DHCR's determination that the decrease in living space resulting from the installation of a new exposed gas riser, previously installed inside a wall, in the tenant's living room was not de minimis and warranted a rent reduction was not arbitrary and capricious (see CPLR 7803[3]; Matter of Pell v Board of Educ. of Union Free School Dist. No. 1 of Towns of Scarsdale & Mamaroneck, Westchester County, 34 NY2d 222, 231 [1974]). DHCR properly relied on photographs of the riser and the inspector's report finding that the pipe obstructed the living area (see Matter of 495 Estates v New York State Div. of Hous. & Community Renewal, — AD3d &mdash, 2023 NY Slip Op 00720 [1st Dept 2023]; Matter of 219 W. 81st Residential Holdings, LLC v New York State Div. of Hous. & Community Renewal, 193 AD3d 444, 444 [1st Dept 2021]). Petitioner's contention that DHCR failed to adhere to its prior precedents is unavailing, as the two matters it cited are factually distinguishable. As Supreme Court concluded, the fact that the pipe was installed in accordance with plans approved by the Department of Buildings is irrelevant to DHCR's enforcement of the rent stabilization laws (see Matter of KSLM-Columbus Apts. v New York State Div. of Hous. & Community Renewal, 6 AD3d 28, 29 [1st Dept 2004], affd as mod 5 NY3d 303 [2005]; Matter of Sherman v Commissioner, N.Y. State Div. of Hous. & Community Renwal, 210 AD2d 486 [2d Dept 1994]).

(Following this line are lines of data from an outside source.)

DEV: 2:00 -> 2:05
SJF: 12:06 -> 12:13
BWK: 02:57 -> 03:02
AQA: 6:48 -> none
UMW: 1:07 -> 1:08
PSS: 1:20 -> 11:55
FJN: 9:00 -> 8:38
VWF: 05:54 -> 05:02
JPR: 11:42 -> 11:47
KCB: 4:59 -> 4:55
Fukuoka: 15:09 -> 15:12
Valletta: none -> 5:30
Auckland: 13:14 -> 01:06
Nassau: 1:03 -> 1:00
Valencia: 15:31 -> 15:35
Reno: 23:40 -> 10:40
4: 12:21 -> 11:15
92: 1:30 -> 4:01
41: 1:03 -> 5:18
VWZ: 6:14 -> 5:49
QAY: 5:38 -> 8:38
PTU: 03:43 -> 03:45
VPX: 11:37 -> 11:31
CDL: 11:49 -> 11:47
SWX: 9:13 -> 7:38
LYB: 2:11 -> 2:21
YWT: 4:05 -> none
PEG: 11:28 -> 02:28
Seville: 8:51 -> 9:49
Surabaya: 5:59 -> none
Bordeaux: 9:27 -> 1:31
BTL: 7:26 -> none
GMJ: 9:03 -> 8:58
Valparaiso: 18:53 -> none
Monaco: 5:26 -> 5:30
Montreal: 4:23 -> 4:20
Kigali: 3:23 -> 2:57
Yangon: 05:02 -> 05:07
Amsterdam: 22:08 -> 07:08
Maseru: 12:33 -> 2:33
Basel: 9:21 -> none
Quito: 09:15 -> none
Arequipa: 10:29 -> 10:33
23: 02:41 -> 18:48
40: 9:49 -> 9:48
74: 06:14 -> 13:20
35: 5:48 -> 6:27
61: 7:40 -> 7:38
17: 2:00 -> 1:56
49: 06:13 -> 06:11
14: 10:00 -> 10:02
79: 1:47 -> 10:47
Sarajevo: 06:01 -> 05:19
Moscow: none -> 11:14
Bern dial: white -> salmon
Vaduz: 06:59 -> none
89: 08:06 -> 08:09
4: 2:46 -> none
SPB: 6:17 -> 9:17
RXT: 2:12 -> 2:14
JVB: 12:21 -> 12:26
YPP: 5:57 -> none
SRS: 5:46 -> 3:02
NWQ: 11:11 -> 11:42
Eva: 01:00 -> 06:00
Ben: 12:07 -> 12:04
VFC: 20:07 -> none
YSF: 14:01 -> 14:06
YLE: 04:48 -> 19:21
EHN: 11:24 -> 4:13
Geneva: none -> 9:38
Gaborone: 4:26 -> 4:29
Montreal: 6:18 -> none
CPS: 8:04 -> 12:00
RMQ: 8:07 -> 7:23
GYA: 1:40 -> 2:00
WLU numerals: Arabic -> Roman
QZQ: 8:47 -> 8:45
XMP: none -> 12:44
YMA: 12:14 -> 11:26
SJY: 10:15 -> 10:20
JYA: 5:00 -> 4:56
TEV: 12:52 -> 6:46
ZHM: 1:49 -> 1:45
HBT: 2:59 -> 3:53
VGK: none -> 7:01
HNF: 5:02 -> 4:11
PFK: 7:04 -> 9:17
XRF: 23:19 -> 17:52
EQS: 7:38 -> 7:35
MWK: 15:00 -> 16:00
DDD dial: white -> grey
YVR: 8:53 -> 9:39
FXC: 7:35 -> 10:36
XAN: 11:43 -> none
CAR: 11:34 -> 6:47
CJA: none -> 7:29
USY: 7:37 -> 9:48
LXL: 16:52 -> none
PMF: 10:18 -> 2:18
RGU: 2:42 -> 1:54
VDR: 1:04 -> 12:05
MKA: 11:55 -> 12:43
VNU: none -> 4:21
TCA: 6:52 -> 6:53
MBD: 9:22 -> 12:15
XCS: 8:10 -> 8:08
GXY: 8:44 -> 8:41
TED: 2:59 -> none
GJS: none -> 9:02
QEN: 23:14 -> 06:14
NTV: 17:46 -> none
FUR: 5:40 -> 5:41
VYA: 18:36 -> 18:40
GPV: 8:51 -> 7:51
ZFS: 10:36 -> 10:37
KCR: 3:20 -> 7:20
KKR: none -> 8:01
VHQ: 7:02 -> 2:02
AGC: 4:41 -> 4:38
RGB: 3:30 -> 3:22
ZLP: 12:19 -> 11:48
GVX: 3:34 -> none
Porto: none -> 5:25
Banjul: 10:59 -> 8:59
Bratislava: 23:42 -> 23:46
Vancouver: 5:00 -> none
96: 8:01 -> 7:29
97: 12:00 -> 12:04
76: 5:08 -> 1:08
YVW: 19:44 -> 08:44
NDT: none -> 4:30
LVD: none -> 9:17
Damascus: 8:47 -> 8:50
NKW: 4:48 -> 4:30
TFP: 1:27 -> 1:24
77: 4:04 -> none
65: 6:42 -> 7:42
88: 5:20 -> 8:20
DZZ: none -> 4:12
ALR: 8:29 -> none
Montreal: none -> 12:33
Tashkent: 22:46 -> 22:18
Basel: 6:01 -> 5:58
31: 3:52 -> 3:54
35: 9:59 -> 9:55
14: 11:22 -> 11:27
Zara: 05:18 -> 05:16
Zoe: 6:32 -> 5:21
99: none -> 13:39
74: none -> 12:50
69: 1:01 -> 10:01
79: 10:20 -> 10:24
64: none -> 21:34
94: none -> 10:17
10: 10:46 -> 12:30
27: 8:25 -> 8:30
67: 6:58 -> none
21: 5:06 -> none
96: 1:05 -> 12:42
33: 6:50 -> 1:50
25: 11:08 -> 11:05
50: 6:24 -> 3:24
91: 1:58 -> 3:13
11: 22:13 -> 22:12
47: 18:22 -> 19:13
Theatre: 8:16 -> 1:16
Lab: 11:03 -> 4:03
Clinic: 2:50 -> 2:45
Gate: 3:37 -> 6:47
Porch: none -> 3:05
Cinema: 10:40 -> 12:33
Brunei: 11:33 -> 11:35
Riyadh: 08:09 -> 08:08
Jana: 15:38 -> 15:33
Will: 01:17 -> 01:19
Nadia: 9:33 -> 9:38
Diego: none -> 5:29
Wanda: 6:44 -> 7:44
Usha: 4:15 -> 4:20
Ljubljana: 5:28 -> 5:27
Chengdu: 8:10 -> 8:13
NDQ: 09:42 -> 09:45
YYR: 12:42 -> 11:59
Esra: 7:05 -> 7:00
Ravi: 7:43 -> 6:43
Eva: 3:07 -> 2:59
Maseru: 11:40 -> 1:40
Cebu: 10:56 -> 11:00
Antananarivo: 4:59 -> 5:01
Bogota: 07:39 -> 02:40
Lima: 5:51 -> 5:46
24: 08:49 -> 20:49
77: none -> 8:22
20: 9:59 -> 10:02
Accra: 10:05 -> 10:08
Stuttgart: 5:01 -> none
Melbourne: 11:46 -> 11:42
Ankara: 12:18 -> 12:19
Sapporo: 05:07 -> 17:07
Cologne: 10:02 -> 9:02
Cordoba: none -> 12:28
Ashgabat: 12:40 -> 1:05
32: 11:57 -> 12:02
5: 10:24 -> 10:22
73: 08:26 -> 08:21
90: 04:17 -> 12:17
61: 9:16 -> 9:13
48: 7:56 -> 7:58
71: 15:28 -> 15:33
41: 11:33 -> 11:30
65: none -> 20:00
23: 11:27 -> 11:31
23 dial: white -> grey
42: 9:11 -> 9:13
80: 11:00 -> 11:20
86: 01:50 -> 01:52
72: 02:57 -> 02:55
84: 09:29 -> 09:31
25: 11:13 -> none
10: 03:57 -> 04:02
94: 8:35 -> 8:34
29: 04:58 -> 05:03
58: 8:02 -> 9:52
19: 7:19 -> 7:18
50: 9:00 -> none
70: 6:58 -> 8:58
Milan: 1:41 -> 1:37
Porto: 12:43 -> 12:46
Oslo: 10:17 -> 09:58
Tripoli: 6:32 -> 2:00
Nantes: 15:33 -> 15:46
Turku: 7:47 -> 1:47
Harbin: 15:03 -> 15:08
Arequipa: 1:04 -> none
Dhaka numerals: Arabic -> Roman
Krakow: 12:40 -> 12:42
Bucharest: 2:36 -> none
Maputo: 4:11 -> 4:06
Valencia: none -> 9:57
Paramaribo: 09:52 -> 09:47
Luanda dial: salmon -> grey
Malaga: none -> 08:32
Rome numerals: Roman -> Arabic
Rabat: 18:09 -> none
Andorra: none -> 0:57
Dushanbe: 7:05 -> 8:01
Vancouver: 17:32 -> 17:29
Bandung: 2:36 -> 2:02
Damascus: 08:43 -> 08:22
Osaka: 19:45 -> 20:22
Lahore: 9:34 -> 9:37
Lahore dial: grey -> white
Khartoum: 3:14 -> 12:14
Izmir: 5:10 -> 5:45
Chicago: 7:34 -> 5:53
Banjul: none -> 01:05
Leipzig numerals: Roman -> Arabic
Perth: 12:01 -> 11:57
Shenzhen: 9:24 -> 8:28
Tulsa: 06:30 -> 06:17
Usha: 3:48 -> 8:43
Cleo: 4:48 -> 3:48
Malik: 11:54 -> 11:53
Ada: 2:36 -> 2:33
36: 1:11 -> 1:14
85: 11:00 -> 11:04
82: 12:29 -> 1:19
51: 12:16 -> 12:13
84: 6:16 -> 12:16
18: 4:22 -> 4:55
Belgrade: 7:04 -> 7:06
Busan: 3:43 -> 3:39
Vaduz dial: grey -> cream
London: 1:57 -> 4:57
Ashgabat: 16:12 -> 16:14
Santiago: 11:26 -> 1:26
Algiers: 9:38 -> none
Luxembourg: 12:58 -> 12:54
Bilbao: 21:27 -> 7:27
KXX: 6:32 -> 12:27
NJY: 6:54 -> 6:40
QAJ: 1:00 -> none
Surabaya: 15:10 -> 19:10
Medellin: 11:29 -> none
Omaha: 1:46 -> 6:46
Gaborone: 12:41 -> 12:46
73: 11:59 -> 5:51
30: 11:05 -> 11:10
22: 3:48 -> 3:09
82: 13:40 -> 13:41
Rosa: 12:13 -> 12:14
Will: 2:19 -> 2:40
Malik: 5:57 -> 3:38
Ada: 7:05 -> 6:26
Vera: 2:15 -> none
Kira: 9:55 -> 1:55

Petitioner's due process rights were not violated by DHCR's failure to provide it with a copy of the DHCR inspector's report for review prior to the administrative determination, as the report merely confirmed information that was already available to petitioner (see Matter of Terrace Ct., LLC v New York State Div. of Hous. & Community Renewal, 79 AD3d 630, 633 [1st Dept 2010], affd 18 NY3d 446 [2012];

Matter of Empress Manor Apts. v New York State Div. of Hous. & Community Renewal, 147 AD2d 642, 643 [2d Dept 1989]).THIS CONSTITUTES THE DECISION AND ORDER

OF THE SUPREME COURT, APPELLATE DIVISION, FIRST DEPARTMENT.